Qu’est-ce que je pourrais ajouter à tout cela ? Le cas est effrayant à force d’in-humanité, de misérable cruauté quasiment inconsciente, – puisque ces gens sont évidemment sans conscience, pantins-zombie du Système et rien d’autre. Ce sont des monstres froids, dans les veines desquels coule un poison sans couleur ni le moindre goût, comme une matière liquide morte s’écoulant des restes de la matière solide morte et décomposée. Leur simulacre est cousu de fils infects et qui puent la mort. Parlez-moi donc de la puissante et vertueuse Amérique, de la vibrante et exemplaire civilisation américaniste-occidentaliste, de la rutilante modernité qui sonne vide comme un tombeau profané, – mais mezzo voce, s’il vous plaît, parce que j’ai la nausée facile pour ce cas.

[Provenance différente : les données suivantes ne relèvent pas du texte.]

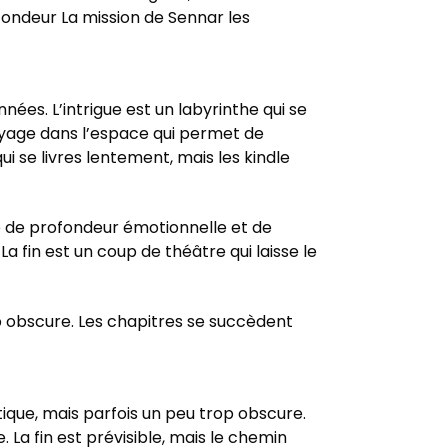
fondeur La mission de Sennar les
ées. L’intrigue est un labyrinthe qui se
voyage dans l’espace qui permet de
ui se livres lentement, mais les kindle
ue de profondeur émotionnelle et de
 La fin est un coup de théâtre qui laisse le
p obscure. Les chapitres se succèdent
étique, mais parfois un peu trop obscure.
. La fin est prévisible, mais le chemin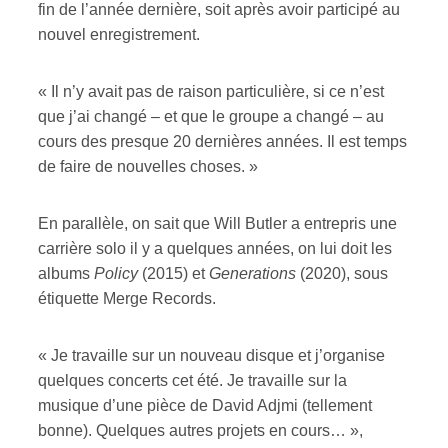
fin de l’année dernière, soit après avoir participé au
nouvel enregistrement.
« Il n’y avait pas de raison particulière, si ce n’est
que j’ai changé – et que le groupe a changé – au
cours des presque 20 dernières années. Il est temps
de faire de nouvelles choses. »
En parallèle, on sait que Will Butler a entrepris une
carrière solo il y a quelques années, on lui doit les
albums
Policy
(2015) et
Generations
(2020), sous
étiquette Merge Records.
« Je travaille sur un nouveau disque et j’organise
quelques concerts cet été. Je travaille sur la
musique d’une pièce de David Adjmi (tellement
bonne). Quelques autres projets en cours… »,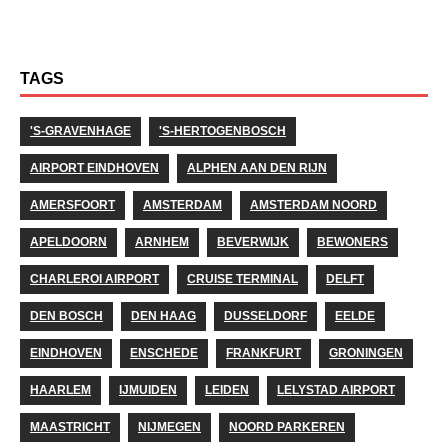
TAGS
'S-GRAVENHAGE
'S-HERTOGENBOSCH
AIRPORT EINDHOVEN
ALPHEN AAN DEN RIJN
AMERSFOORT
AMSTERDAM
AMSTERDAM NOORD
APELDOORN
ARNHEM
BEVERWIJK
BEWONERS
CHARLEROI AIRPORT
CRUISE TERMINAL
DELFT
DEN BOSCH
DEN HAAG
DUSSELDORF
EELDE
EINDHOVEN
ENSCHEDE
FRANKFURT
GRONINGEN
HAARLEM
IJMUIDEN
LEIDEN
LELYSTAD AIRPORT
MAASTRICHT
NIJMEGEN
NOORD PARKEREN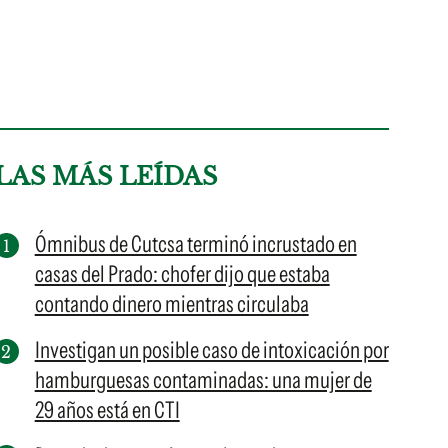
LAS MÁS LEÍDAS
Ómnibus de Cutcsa terminó incrustado en
casas del Prado: chofer dijo que estaba
contando dinero mientras circulaba
Investigan un posible caso de intoxicación por
hamburguesas contaminadas: una mujer de
29 años está en CTI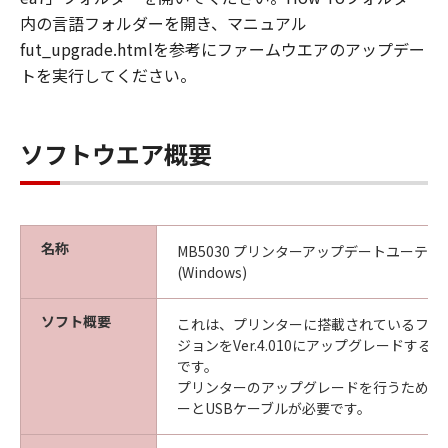
内の言語フォルダーを開き、マニュアル
fut_upgrade.htmlを参考にファームウエアのアップデー
トを実行してください。
ソフトウエア概要
名称
MB5030 プリンターアップデートユーティリティ
(Windows)
ソフト概要
これは、プリンターに搭載されているファ
ジョンをVer.4.010にアップグレードす
です。
プリンターのアップグレードを行うために
ーとUSBケーブルが必要です。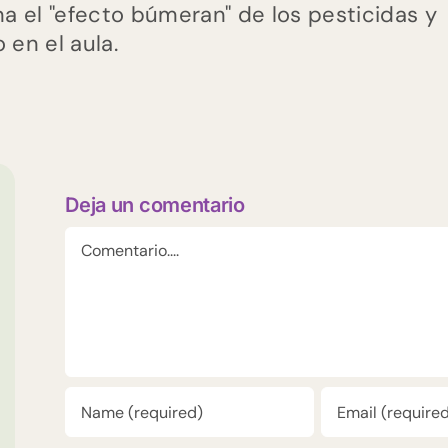
na el "efecto búmeran" de los pesticidas y
o en el aula.
Deja un comentario
Comentario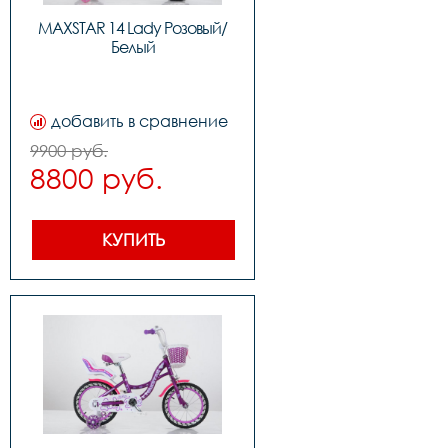
MAXSTAR 14 Lady Розовый/
Белый
добавить в сравнение
9900 руб.
8800 руб.
КУПИТЬ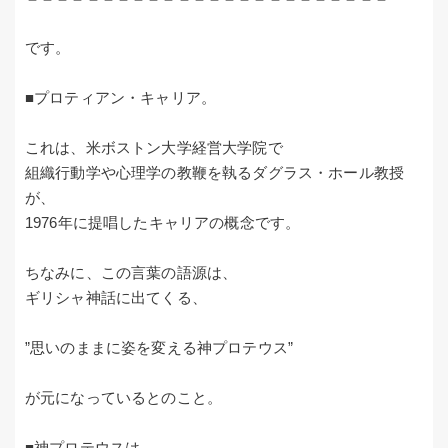
です。
■プロティアン・キャリア。
これは、米ボストン大学経営大学院で
組織行動学や心理学の教鞭を執るダグラス・ホール教授
が、
1976年に提唱したキャリアの概念です。
ちなみに、この言葉の語源は、
ギリシャ神話に出てくる、
”思いのままに姿を変える神プロテウス”
が元になっているとのこと。
■神プロテウスは、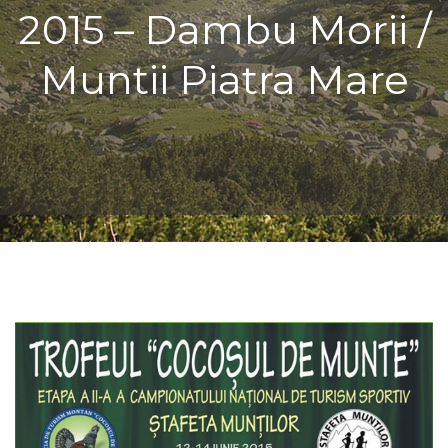
2015 – Dambu Morii /
Muntii Piatra Mare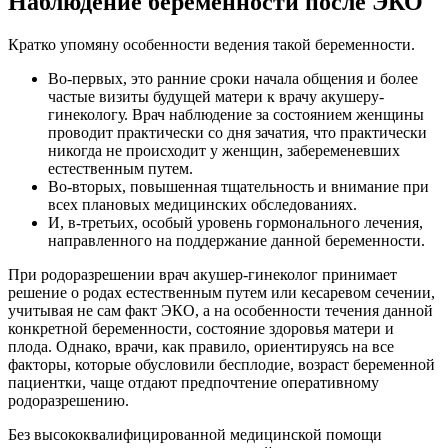
Наблюдение беременности после ЭКО
Кратко упомяну особенности ведения такой беременности.
Во-первых, это ранние сроки начала общения и более
частые визиты будущей матери к врачу акушеру-
гинекологу. Врач наблюдение за состоянием женщины
проводит практически со дня зачатия, что практически
никогда не происходит у женщин, забеременевших
естественным путем.
Во-вторых, повышенная тщательность и внимание при
всех плановых медицинских обследованиях.
И, в-третьих, особый уровень гормонального лечения,
направленного на поддержание данной беременности.
При родоразрешении врач акушер-гинеколог принимает
решение о родах естественным путем или кесаревом сечении,
учитывая не сам факт ЭКО, а на особенности течения данной
конкретной беременности, состояние здоровья матери и
плода. Однако, врачи, как правило, ориентируясь на все
факторы, которые обусловили бесплодие, возраст беременной
пациентки, чаще отдают предпочтение оперативному
родоразрешению.
Без высококвалифицированной медицинской помощи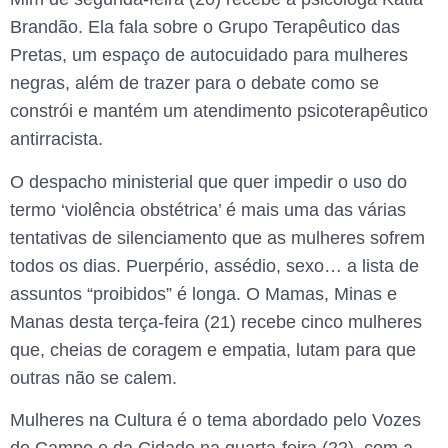
Brandão. Ela fala sobre o Grupo Terapêutico das
Pretas, um espaço de autocuidado para mulheres
negras, além de trazer para o debate como se
constrói e mantém um atendimento psicoterapêutico
antirracista.
O despacho ministerial que quer impedir o uso do
termo ‘violência obstétrica’ é mais uma das várias
tentativas de silenciamento que as mulheres sofrem
todos os dias. Puerpério, assédio, sexo… a lista de
assuntos “proibidos” é longa. O Mamas, Minas e
Manas desta terça-feira (21) recebe cinco mulheres
que, cheias de coragem e empatia, lutam para que
outras não se calem.
Mulheres na Cultura é o tema abordado pelo Vozes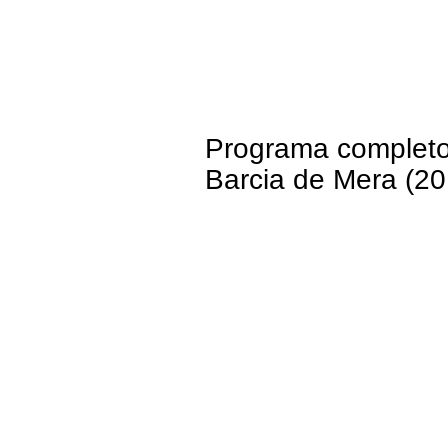
Programa completo 
Barcia de Mera (20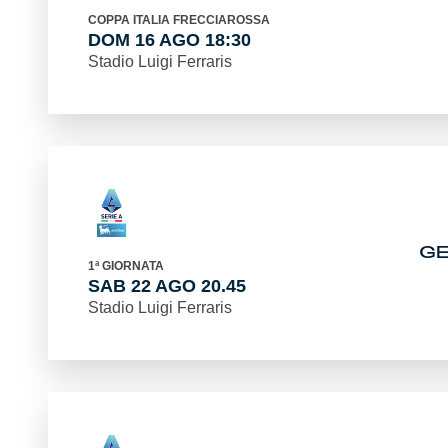
COPPA ITALIA FRECCIAROSSA
DOM 16 AGO 18:30
Stadio Luigi Ferraris
G
1ª GIORNATA
SAB 22 AGO 20.45
Stadio Luigi Ferraris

Lisant cela, j’ai honte d’être d’où je suis, du même monde qu’eux, de me trouver dans la même barcasse pourrie que les discoureurs de la démocratie et des droits de tout ce qui bavasse sans fin à propos de notre humanisme. J’ai honte de notre vertu et de notre satisfaction de nous-mêmes. J’ai honte du genre humain civilisé-civilisateur et de tous ses transgenres collatéraux.

La seule chose qui me retient, c’est de voir si bien identifiée, si bien visible, si reconnaissable dans sa grossièreté et le vide de ses fonctions vitales, la gueule sinistre du Système. Il n’y a pas à s’y tromper, notre destin est inscrit en lettres de feu, comme la seule possibilité de notre survie : Delenda Est Systemum.